The primary endpoint of Trials 1 and 2 was the clinical response rate, with responders defined as patients who had no increase from baseline in lesion area 48 to 72 hours after initiation of therapy and who had a temperature consistently ≤37.6°C upon repeated measurement.

In Trial 1, 83.3% of the Dalvance group met the primary endpoint, as did 81.8% of the vancomycin/linezolid group (treatment difference: 1.5% [95% CI: −4.6, 7.9]). 

In Trial 2, 76.8% of the Dalvance treatment group met the primary endpoint, compared with 78.3% of the vancomycin/linezolid treatment group (treatment difference: −1.5% [95% CI: −7.4, 4.6]).

A major secondary endpoint for these two trials involved the evaluation of the percentage of ITT patients achieving a ≥20% reduction in lesion area from baseline at 48 to 72 hours after initiation of therapy. In Trial 1, 89.9% of the Dalvance treatment group met the secondary endpoint, compared with 90.9% in the vancomycin/linezolid treatment group (treatment difference: −1.0% [95% CI: −5.7, 4.0]). In Trial 2, 87.6% of the Dalvance treatment group met the secondary endpoint, compared with 85.9% in the vancomycin/linezolid treatment group (treatment difference: 1.7% [95% CI: −3.2, 6.7]).

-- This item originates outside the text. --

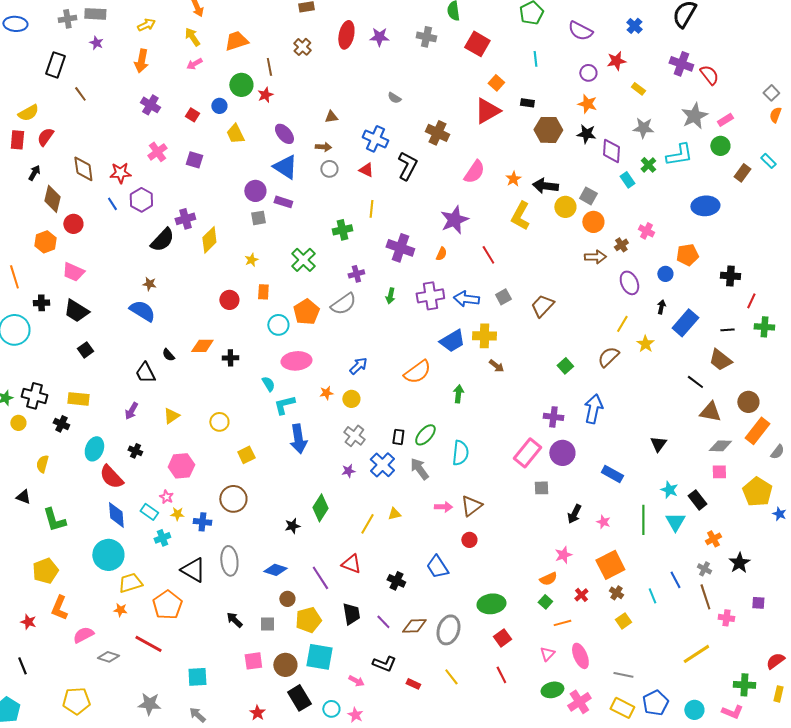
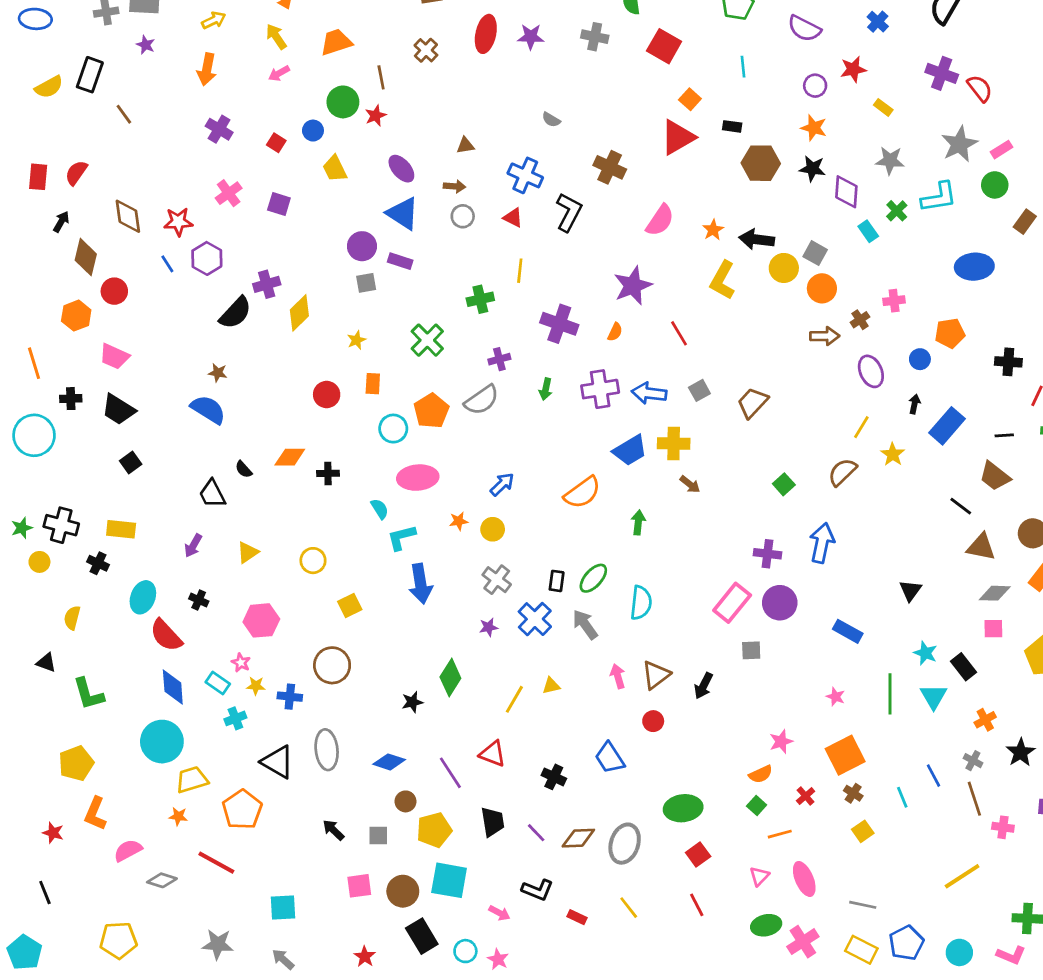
yellow semicircle: (28, 113) -> (49, 87), moved
pink cross: (646, 231) -> (894, 301), turned -35
pink arrow: (443, 507) -> (618, 676), turned -108
black arrow: (574, 514) -> (704, 686), moved

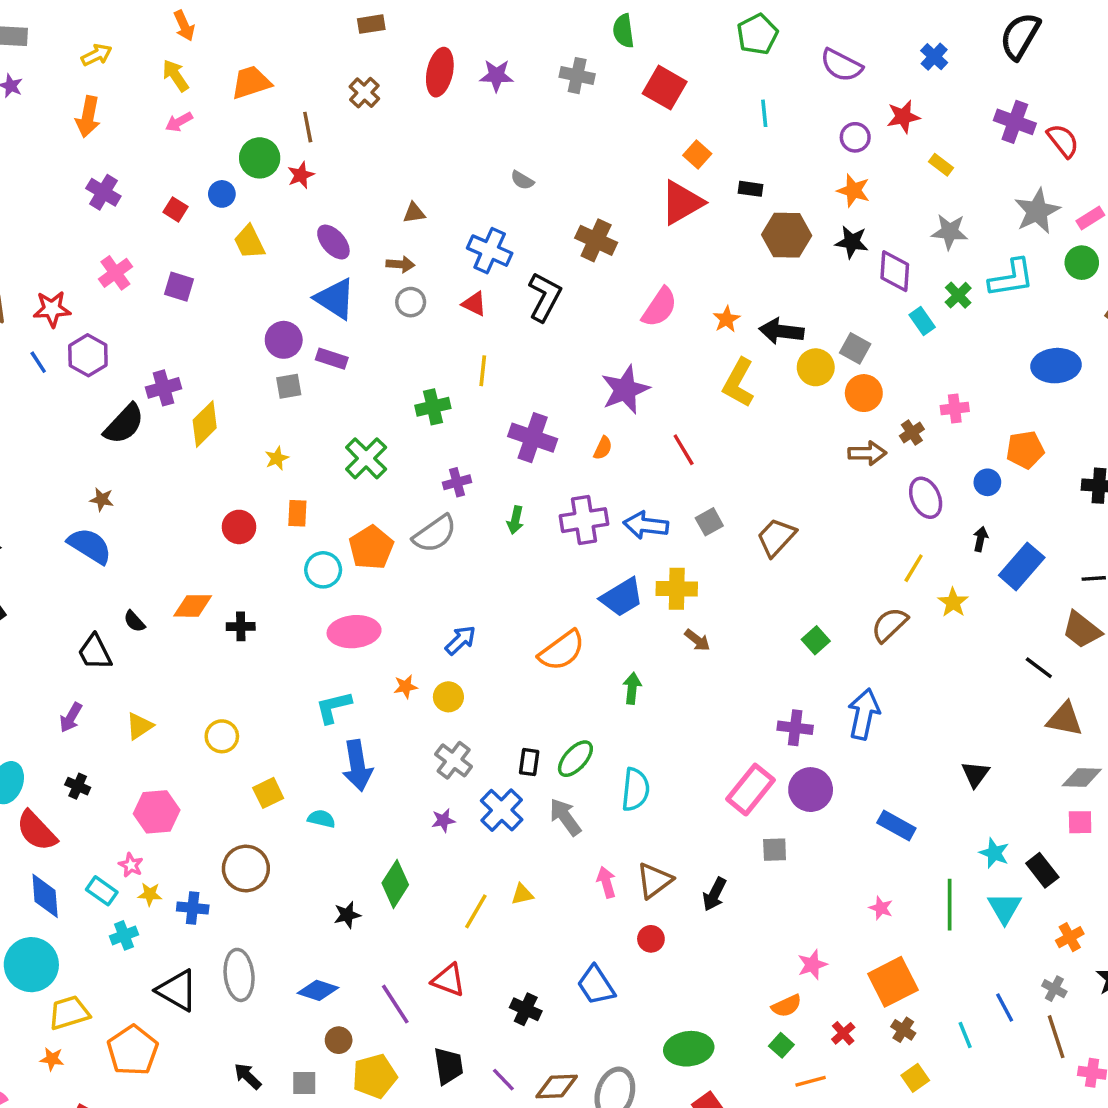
cyan semicircle: (380, 509) -> (321, 819), moved, turned -45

For more clinical trial data, see full labeling.

Adults: Give by IV infusion over 30 minutes. Initially 1,000 mg, followed by 500 mg 1 week later. Patients who have renal impairment (CrCl <30mL/min) and who are not receiving hemodialysis: initially 750 mg, followed by 375 mg 1 week later.

Children: Not established. 

Warnings/Precautions: History of glycopeptide allergy. Discontinue if serious hypersensitivity or skin reactions occur. Risk of Clostridium difficile-associated diarrhea; discontinue if suspected or confirmed. Moderate or severe hepatic impairment (Child-Pugh Class B or C). Renal impairment (CrCl <30mL/min). Pregnancy (Category C). Nursing mothers.

Adverse reactions: Nausea, headache, diarrhea, vomiting, rash, pruritus; alanine transaminase (ALT) elevations, infusion-related reactions (e.g., Red-Man syndrome), C. difficile-associated diarrhea. 

Note: Do not co-infuse with other medications or electrolytes. Avoid saline-based infusion solutions; may cause precipitation.